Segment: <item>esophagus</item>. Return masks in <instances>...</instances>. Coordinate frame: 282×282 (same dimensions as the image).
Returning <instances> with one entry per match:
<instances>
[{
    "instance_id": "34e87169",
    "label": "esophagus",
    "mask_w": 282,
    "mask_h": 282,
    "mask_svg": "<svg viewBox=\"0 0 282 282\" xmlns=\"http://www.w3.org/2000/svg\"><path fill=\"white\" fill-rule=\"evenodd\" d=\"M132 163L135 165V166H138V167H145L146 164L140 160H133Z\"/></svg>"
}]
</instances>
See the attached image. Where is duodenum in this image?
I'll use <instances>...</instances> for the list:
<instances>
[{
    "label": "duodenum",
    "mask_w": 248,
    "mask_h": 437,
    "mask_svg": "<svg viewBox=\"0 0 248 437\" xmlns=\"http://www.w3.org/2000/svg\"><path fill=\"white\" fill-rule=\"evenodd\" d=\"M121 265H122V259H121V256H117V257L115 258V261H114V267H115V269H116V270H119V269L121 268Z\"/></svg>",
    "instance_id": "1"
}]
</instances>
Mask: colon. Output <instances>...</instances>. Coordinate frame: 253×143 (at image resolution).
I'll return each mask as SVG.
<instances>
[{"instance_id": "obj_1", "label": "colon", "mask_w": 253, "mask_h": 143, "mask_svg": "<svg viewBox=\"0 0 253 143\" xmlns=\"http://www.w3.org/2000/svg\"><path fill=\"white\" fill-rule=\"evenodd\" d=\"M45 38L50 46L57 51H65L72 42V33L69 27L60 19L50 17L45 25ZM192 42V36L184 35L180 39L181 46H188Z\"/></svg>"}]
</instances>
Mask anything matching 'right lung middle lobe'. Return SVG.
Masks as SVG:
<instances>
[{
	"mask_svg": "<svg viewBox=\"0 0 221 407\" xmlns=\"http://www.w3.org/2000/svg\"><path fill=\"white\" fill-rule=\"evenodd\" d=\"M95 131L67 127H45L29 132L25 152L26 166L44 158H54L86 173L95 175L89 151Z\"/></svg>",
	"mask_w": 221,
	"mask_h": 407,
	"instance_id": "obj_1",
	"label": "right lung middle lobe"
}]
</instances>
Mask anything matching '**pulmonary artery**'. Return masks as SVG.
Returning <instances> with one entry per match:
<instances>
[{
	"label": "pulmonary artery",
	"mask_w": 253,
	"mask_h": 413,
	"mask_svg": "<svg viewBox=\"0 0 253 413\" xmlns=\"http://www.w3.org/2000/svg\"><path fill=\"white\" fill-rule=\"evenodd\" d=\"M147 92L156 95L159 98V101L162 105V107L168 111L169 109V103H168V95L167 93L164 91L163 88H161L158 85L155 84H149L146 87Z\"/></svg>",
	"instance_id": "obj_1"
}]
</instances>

---+---

● **Your instructions**
From the first record to the last, copy everything exactly.

● **Response**
Segment: <item>esophagus</item>. Return masks in <instances>...</instances>. Coordinate frame: 282×282 (same dimensions as the image).
Returning <instances> with one entry per match:
<instances>
[{
    "instance_id": "34e87169",
    "label": "esophagus",
    "mask_w": 282,
    "mask_h": 282,
    "mask_svg": "<svg viewBox=\"0 0 282 282\" xmlns=\"http://www.w3.org/2000/svg\"><path fill=\"white\" fill-rule=\"evenodd\" d=\"M132 163L135 165V166H138V167H145L146 164L140 160H133Z\"/></svg>"
}]
</instances>
See the attached image. Where is duodenum in this image?
I'll use <instances>...</instances> for the list:
<instances>
[{
    "label": "duodenum",
    "mask_w": 248,
    "mask_h": 437,
    "mask_svg": "<svg viewBox=\"0 0 248 437\" xmlns=\"http://www.w3.org/2000/svg\"><path fill=\"white\" fill-rule=\"evenodd\" d=\"M121 265H122V259H121V256H117V257L115 258V261H114V267H115V269H116V270H119V269L121 268Z\"/></svg>",
    "instance_id": "1"
}]
</instances>
Mask: colon. Output <instances>...</instances>. Coordinate frame: 253×143 (at image resolution).
I'll return each mask as SVG.
<instances>
[{"instance_id": "obj_1", "label": "colon", "mask_w": 253, "mask_h": 143, "mask_svg": "<svg viewBox=\"0 0 253 143\" xmlns=\"http://www.w3.org/2000/svg\"><path fill=\"white\" fill-rule=\"evenodd\" d=\"M45 38L50 46L57 51H65L72 42V33L69 27L60 19L50 17L45 25ZM192 42V36L184 35L180 39L181 46H188Z\"/></svg>"}]
</instances>
Mask anything matching 'right lung middle lobe'. Return SVG.
Masks as SVG:
<instances>
[{
	"mask_svg": "<svg viewBox=\"0 0 221 407\" xmlns=\"http://www.w3.org/2000/svg\"><path fill=\"white\" fill-rule=\"evenodd\" d=\"M95 131L67 127H45L29 132L25 152L26 166L44 158H54L86 173L95 175L89 151Z\"/></svg>",
	"mask_w": 221,
	"mask_h": 407,
	"instance_id": "obj_1",
	"label": "right lung middle lobe"
}]
</instances>
Mask anything matching '**pulmonary artery**'. Return masks as SVG.
Returning <instances> with one entry per match:
<instances>
[{
	"label": "pulmonary artery",
	"mask_w": 253,
	"mask_h": 413,
	"mask_svg": "<svg viewBox=\"0 0 253 413\" xmlns=\"http://www.w3.org/2000/svg\"><path fill=\"white\" fill-rule=\"evenodd\" d=\"M147 92L156 95L159 98V101L162 105V107L168 111L169 109V103H168V95L167 93L164 91L163 88H161L158 85L155 84H149L146 87Z\"/></svg>",
	"instance_id": "obj_1"
}]
</instances>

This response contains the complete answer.